Four phenylurea herbicides (PUHs) were assessed for degradation and transformation into N-nitrosodimethylamine (NDMA) under three oxidation conditions (chlorine (Cl₂), chlorine dioxide (ClO₂), and ozone (O₃)) from an aqueous solution. Removal ratios correlated with the numbers of halogen elements contained in PUHs (isoproturon ₍₀₎ > chlorotoluron _{(1 Cl)} > diuron _{(2 Cl)} > fluometuron _{(3 F)}), and the degradation efficiencies of oxidants from fastest to slowest were: O₃, ClO₂, and Cl₂. NDMA can be generated directly from the ozonation of PUHs. Further, compared with chloramination alone, ozonation prominently promoted NDMA formation potential (NDMA-FP) during post-chloramination, and NDMA-FPs increased approximately 23–68 times than those during ozonation only at 2.5 mg/L O₃ over 10 min; molar yields of NDMA from highest to lowest were 11.1% (isoproturon), 1.17% (chlorotoluron), 1.0% (diuron), and 0.73% (fluometuron). The PUH degradation kinetics data during ozonation agreed with the pseudo-first-order model. The rate constant k_obs were 0.31 × 10^-3–19.8 × 10^-3 s⁻¹. The k_obs and removal ratios of PUHs during ozonation partially scaled with the mass, LogK_ow, and Henry′s constants of PUHs.
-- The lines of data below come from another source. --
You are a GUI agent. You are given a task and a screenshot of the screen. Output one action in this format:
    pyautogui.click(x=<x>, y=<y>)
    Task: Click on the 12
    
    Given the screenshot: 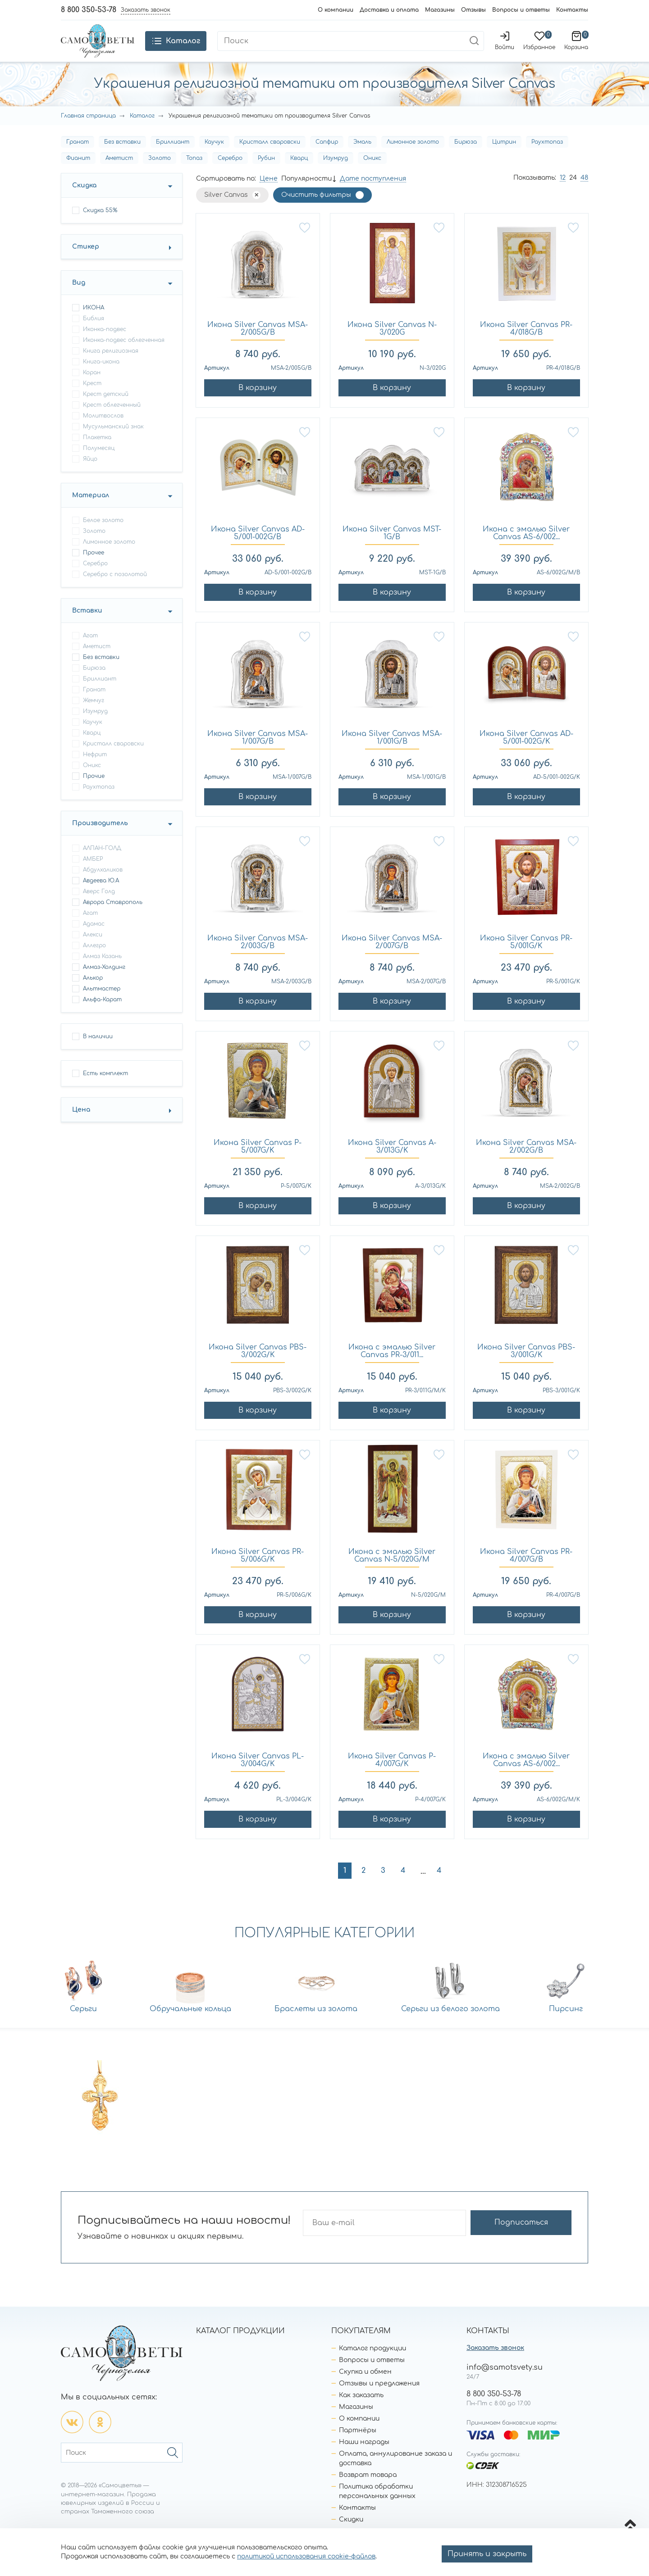 What is the action you would take?
    pyautogui.click(x=563, y=194)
Comparisons of measured NDMA-FPs with calculated NDMA-FPs from residual PUH after oxidation showed that the intermediates produced during ozonation facilitated NDMA-FPs; this contribution was also observed for chlorotoluron and isoproturon during ClO₂ oxidation. Examination of reaction mechanisms revealed that tertiary amine ozonation, N-dealkylation, hydroxylation, the cleavage of N-C bonds, ammonification, and nitrification occurred during the ozonation of PUHs, and the dimethylamine (DMA) functional groups could be decomposed directly and transformed into NDMA via the formation of the intermediate unsymmetrical dimethylhydrazine. NDMA is also formed from the reaction between DMA and phenylamino-compounds. Clarifying primary degradation products of PUHs and transformation pathways of NDMA during oxidation processes is useful to optimize treatment processes for water supplies.

在三种氧化条件（氯（Cl ₂），二氧化氯（ClO ₂）和臭氧（O ₃））下，评估了四种苯脲除草剂（PUHs）的降解和转化为N-亚硝基二甲基胺（NDMA）。去除率与PUHs中所含卤素元素的数量有关（异丙隆_（0） >氯甲苯_{（1 Cl）} >敌草隆_{（2 Cl）} >_氟隆_{（3 F）}），氧化剂从最快到最慢的降解效率为：O ₃，ClO ₂和Cl ₂。NDMA可以直接从PUH的臭氧化中生成。此外，与单独的氯化作用相比，臭氧化作用显着促进了氯化后作用期间NDMA的形成潜能（NDMA-FP），而仅在2.5 mg / LO ₃下10分钟内，NDMA-FP的作用比臭氧作用下增加了23-68倍；从最高到最低的NDMA摩尔收率分别为11.1％（异丙隆），1.17％（氯甲苯隆），1.0％（地隆）和0.73％（氟隆）。臭氧化过程中的PUH降解动力学数据与拟一阶模型一致。速率常数k _obs为0.31×10 ^-3 –19.8×10 ^-3 s ^-1。第k _OBS臭氧化期间PUHs的和除去率与质量，Logk值部分地缩放_ow和PUH的Henry常数。氧化后残留PUH中测得的NDMA-FP与计算出的NDMA-FP的比较表明，臭氧化过程中产生的中间体促进了NDMA-FP。在ClO ₂期间也观察到氯甲苯和异丙隆的这种贡献氧化。反应机理的研究表明，在PUH的臭氧化过程中，发生了叔胺臭氧化，N-脱烷基化，羟基化，NC键断裂，氨化和硝化反应，二甲基胺（DMA）官能团可直接分解并通过形成中间体不对称二甲基肼。NDMA也由DMA与苯氨基化合物之间的反应形成。在氧化过程中澄清PUHs的主要降解产物和NDMA的转化途径有助于优化供水的处理过程。